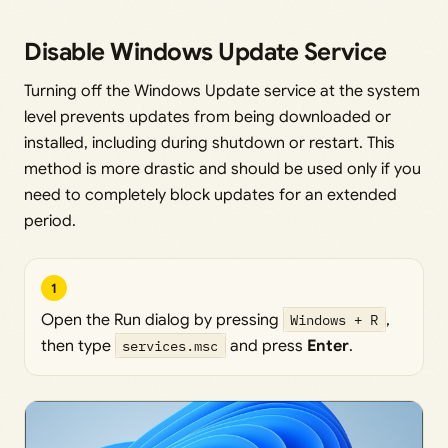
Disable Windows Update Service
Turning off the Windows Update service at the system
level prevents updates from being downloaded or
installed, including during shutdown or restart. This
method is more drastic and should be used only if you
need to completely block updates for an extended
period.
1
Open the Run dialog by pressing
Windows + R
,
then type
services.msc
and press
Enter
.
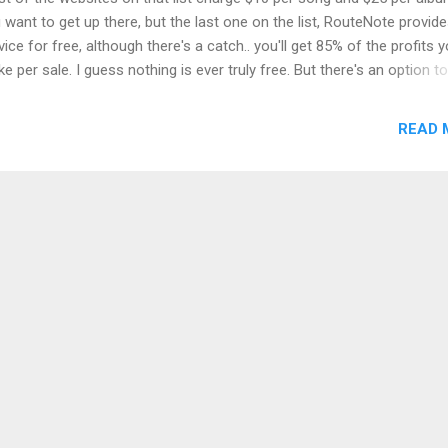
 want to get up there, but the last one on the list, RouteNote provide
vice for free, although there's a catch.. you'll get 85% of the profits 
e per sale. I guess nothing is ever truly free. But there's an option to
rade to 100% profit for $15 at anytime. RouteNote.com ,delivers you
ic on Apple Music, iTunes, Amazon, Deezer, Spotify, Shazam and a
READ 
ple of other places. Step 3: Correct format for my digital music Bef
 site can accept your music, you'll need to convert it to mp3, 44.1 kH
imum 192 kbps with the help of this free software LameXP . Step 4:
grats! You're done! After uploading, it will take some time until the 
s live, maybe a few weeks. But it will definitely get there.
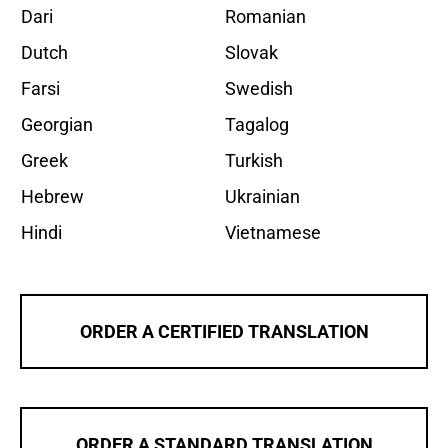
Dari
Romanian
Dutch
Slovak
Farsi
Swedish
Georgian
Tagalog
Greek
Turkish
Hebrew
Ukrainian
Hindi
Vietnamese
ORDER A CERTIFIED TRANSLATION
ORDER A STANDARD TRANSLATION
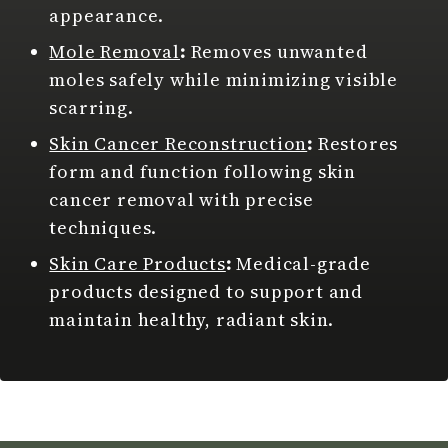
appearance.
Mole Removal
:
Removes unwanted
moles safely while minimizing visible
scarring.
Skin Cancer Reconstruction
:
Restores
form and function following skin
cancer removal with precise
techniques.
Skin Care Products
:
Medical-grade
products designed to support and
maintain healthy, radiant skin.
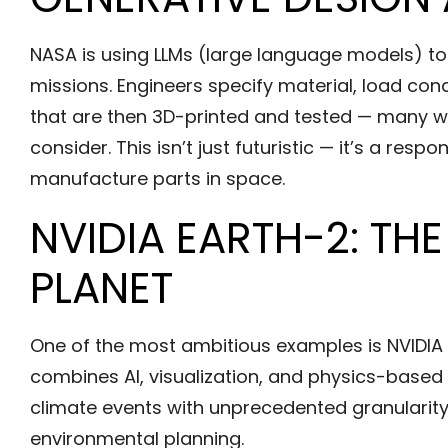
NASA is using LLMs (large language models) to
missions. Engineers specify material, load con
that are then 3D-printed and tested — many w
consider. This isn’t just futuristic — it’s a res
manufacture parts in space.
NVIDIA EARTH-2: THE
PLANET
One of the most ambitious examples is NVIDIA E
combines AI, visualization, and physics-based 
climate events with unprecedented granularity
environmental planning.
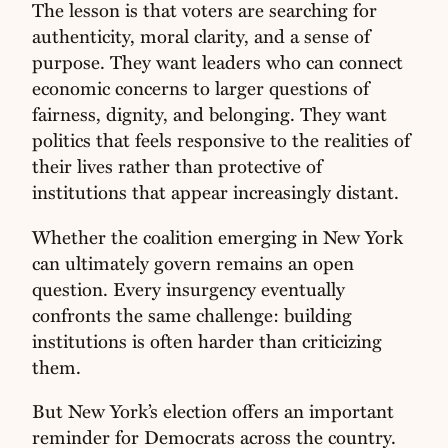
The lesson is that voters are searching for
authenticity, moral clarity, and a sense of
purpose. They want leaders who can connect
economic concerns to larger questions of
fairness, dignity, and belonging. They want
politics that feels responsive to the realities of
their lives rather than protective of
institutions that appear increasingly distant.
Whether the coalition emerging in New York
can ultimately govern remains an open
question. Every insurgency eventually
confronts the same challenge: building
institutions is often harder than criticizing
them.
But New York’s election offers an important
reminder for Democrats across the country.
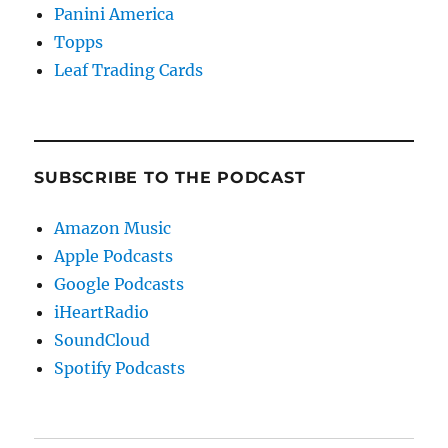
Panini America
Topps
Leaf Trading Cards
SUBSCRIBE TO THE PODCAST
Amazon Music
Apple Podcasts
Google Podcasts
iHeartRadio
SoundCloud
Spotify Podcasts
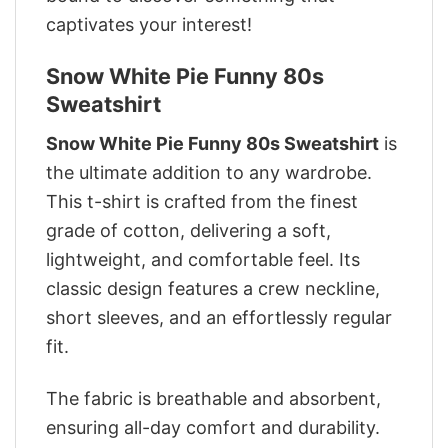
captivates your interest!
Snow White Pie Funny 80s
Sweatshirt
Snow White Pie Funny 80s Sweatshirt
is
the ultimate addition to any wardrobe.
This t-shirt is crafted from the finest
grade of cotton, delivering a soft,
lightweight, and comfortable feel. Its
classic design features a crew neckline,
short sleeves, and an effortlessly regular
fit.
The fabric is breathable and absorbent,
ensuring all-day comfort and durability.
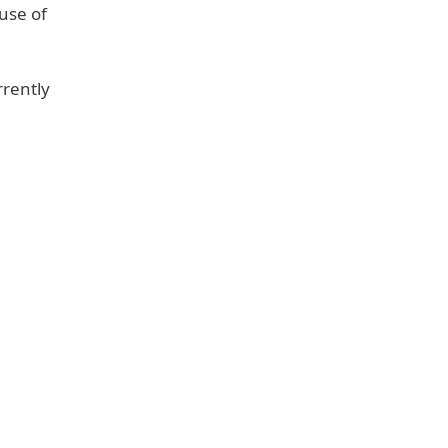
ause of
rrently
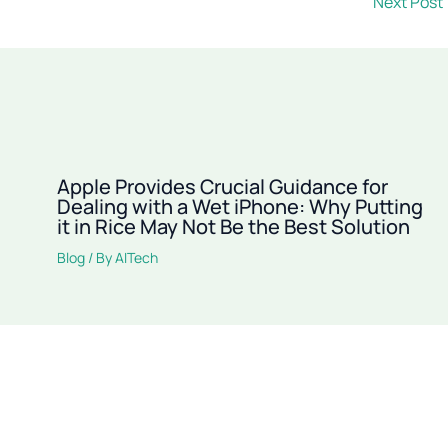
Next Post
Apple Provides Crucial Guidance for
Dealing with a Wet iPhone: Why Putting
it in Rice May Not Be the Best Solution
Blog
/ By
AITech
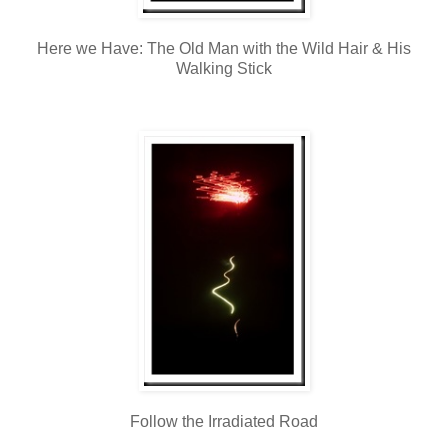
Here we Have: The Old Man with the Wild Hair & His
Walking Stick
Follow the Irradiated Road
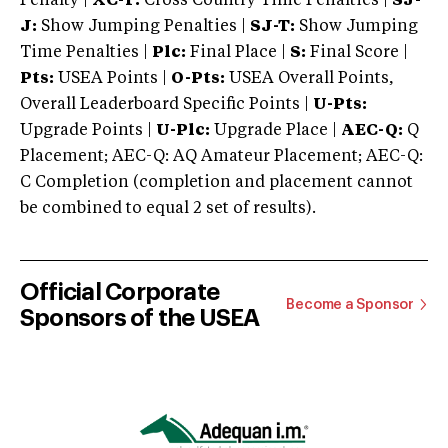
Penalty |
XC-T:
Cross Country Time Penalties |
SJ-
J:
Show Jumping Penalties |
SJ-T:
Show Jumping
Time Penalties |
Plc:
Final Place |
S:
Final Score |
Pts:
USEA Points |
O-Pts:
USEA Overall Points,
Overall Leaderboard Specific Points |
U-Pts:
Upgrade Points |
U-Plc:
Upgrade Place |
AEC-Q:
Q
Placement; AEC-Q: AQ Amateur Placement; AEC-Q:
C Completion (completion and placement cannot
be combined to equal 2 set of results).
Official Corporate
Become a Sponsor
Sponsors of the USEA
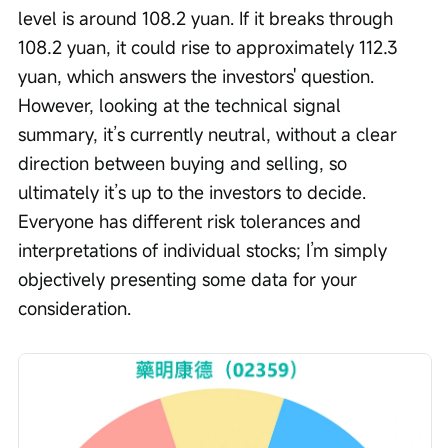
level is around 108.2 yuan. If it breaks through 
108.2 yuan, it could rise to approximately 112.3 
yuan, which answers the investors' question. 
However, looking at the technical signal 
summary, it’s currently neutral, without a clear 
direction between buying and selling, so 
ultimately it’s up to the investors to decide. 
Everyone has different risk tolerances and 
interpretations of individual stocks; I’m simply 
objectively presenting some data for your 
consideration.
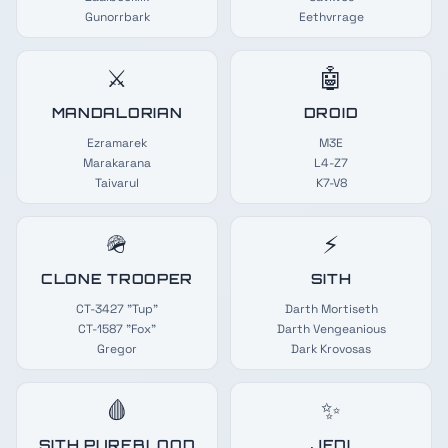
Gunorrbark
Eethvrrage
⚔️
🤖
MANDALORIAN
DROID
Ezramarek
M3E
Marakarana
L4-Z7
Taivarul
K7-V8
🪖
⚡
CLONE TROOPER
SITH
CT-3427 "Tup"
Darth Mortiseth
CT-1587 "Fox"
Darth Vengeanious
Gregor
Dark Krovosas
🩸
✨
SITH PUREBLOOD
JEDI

● ● ● ●

▶ Task item
Reproduce, word for word, everything in the listing above except the pictures.

▶ Solution to the exercise
Disable Windows Update Service
Turning off the Windows Update service at the system
level prevents updates from being downloaded or
installed, including during shutdown or restart. This
method is more drastic and should be used only if you
need to completely block updates for an extended
period.
1
Open the Run dialog by pressing
Windows + R
,
then type
services.msc
and press
Enter
.
 want to get up there, but the last one on the list, RouteNote provide
vice for free, although there's a catch.. you'll get 85% of the profits 
e per sale. I guess nothing is ever truly free. But there's an option to
rade to 100% profit for $15 at anytime. RouteNote.com ,delivers you
ic on Apple Music, iTunes, Amazon, Deezer, Spotify, Shazam and a
READ 
ple of other places. Step 3: Correct format for my digital music Bef
 site can accept your music, you'll need to convert it to mp3, 44.1 kH
imum 192 kbps with the help of this free software LameXP . Step 4:
grats! You're done! After uploading, it will take some time until the 
s live, maybe a few weeks. But it will definitely get there.
Dari
Romanian
Dutch
Slovak
Farsi
Swedish
Georgian
Tagalog
Greek
Turkish
Hebrew
Ukrainian
Hindi
Vietnamese
ORDER A CERTIFIED TRANSLATION
ORDER A STANDARD TRANSLATION
appearance.
Mole Removal
:
Removes unwanted
moles safely while minimizing visible
scarring.
Skin Cancer Reconstruction
:
Restores
form and function following skin
cancer removal with precise
techniques.
Skin Care Products
:
Medical-grade
products designed to support and
maintain healthy, radiant skin.
NASA is using LLMs (large language models) to
missions. Engineers specify material, load con
that are then 3D-printed and tested — many w
consider. This isn’t just futuristic — it’s a res
manufacture parts in space.
NVIDIA EARTH-2: THE
PLANET
One of the most ambitious examples is NVIDIA E
combines AI, visualization, and physics-based 
climate events with unprecedented granularity
environmental planning.
The lesson is that voters are searching for
authenticity, moral clarity, and a sense of
purpose. They want leaders who can connect
economic concerns to larger questions of
fairness, dignity, and belonging. They want
politics that feels responsive to the realities of
their lives rather than protective of
institutions that appear increasingly distant.
Whether the coalition emerging in New York
can ultimately govern remains an open
question. Every insurgency eventually
confronts the same challenge: building
institutions is often harder than criticizing
them.
But New York’s election offers an important
reminder for Democrats across the country.
Panini America
Topps
Leaf Trading Cards
SUBSCRIBE TO THE PODCAST
Amazon Music
Apple Podcasts
Google Podcasts
iHeartRadio
SoundCloud
Spotify Podcasts
captivates your interest!
Snow White Pie Funny 80s
Sweatshirt
Snow White Pie Funny 80s Sweatshirt
is
the ultimate addition to any wardrobe.
This t-shirt is crafted from the finest
grade of cotton, delivering a soft,
lightweight, and comfortable feel. Its
classic design features a crew neckline,
short sleeves, and an effortlessly regular
fit.
The fabric is breathable and absorbent,
ensuring all-day comfort and durability.
ause of
rrently
Next Post
Apple Provides Crucial Guidance for
Dealing with a Wet iPhone: Why Putting
it in Rice May Not Be the Best Solution
Blog
/ By
AITech
Here we Have: The Old Man with the Wild Hair & His
Walking Stick
Follow the Irradiated Road
Penalty |
XC-T:
Cross Country Time Penalties |
SJ-
J:
Show Jumping Penalties |
SJ-T:
Show Jumping
Time Penalties |
Plc:
Final Place |
S:
Final Score |
Pts:
USEA Points |
O-Pts:
USEA Overall Points,
Overall Leaderboard Specific Points |
U-Pts:
Upgrade Points |
U-Plc:
Upgrade Place |
AEC-Q:
Q
Placement; AEC-Q: AQ Amateur Placement; AEC-Q:
C Completion (completion and placement cannot
be combined to equal 2 set of results).
Official Corporate
Become a Sponsor
Sponsors of the USEA
level is around 108.2 yuan. If it breaks through 
108.2 yuan, it could rise to approximately 112.3 
yuan, which answers the investors' question. 
However, looking at the technical signal 
summary, it’s currently neutral, without a clear 
direction between buying and selling, so 
ultimately it’s up to the investors to decide. 
Everyone has different risk tolerances and 
interpretations of individual stocks; I’m simply 
objectively presenting some data for your 
consideration.
Gunorrbark
Eethvrrage
⚔️
🤖
MANDALORIAN
DROID
Ezramarek
M3E
Marakarana
L4-Z7
Taivarul
K7-V8
🪖
⚡
CLONE TROOPER
SITH
CT-3427 "Tup"
Darth Mortiseth
CT-1587 "Fox"
Darth Vengeanious
Gregor
Dark Krovosas
🩸
✨
SITH PUREBLOOD
JEDI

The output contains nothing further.